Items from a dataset
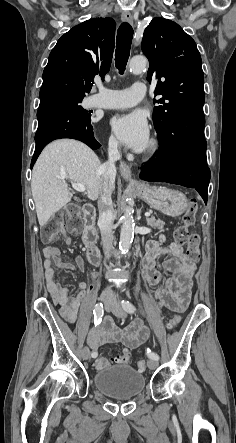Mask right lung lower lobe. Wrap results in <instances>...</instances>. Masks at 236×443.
<instances>
[{
	"mask_svg": "<svg viewBox=\"0 0 236 443\" xmlns=\"http://www.w3.org/2000/svg\"><path fill=\"white\" fill-rule=\"evenodd\" d=\"M37 119L36 147L31 167L42 149L55 139H77L93 150L101 146L94 138L90 117L81 116L71 105L59 98L45 97L40 99Z\"/></svg>",
	"mask_w": 236,
	"mask_h": 443,
	"instance_id": "98d812e1",
	"label": "right lung lower lobe"
}]
</instances>
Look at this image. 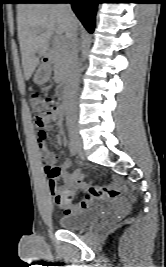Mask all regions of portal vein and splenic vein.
I'll return each mask as SVG.
<instances>
[{
    "mask_svg": "<svg viewBox=\"0 0 166 267\" xmlns=\"http://www.w3.org/2000/svg\"><path fill=\"white\" fill-rule=\"evenodd\" d=\"M61 42H62V40H61V39H59V38H56V43L60 44Z\"/></svg>",
    "mask_w": 166,
    "mask_h": 267,
    "instance_id": "1",
    "label": "portal vein and splenic vein"
}]
</instances>
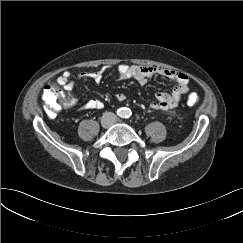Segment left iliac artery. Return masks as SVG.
I'll list each match as a JSON object with an SVG mask.
<instances>
[{"label": "left iliac artery", "instance_id": "1", "mask_svg": "<svg viewBox=\"0 0 243 243\" xmlns=\"http://www.w3.org/2000/svg\"><path fill=\"white\" fill-rule=\"evenodd\" d=\"M130 115H131V111H130V110H127V111H126V116H125V117H126V118H129Z\"/></svg>", "mask_w": 243, "mask_h": 243}]
</instances>
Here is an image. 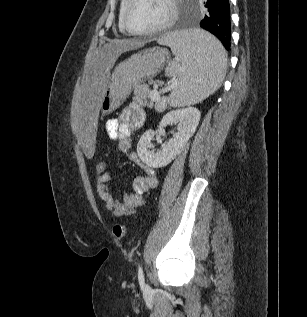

▸ DESCRIPTION OF THE TASK
What is needed is an exact restatement of every line from the line containing "Segment left iliac" through the last line of the records, minus any pictures.

▸ OUTPUT FOR THIS EXERCISE
Segment left iliac artery. Return masks as SVG.
I'll list each match as a JSON object with an SVG mask.
<instances>
[{"label": "left iliac artery", "instance_id": "1", "mask_svg": "<svg viewBox=\"0 0 243 243\" xmlns=\"http://www.w3.org/2000/svg\"><path fill=\"white\" fill-rule=\"evenodd\" d=\"M130 115H131V111H130V110H127V111H126V116H125V117H126V118H129Z\"/></svg>", "mask_w": 243, "mask_h": 243}]
</instances>
Here is an image. 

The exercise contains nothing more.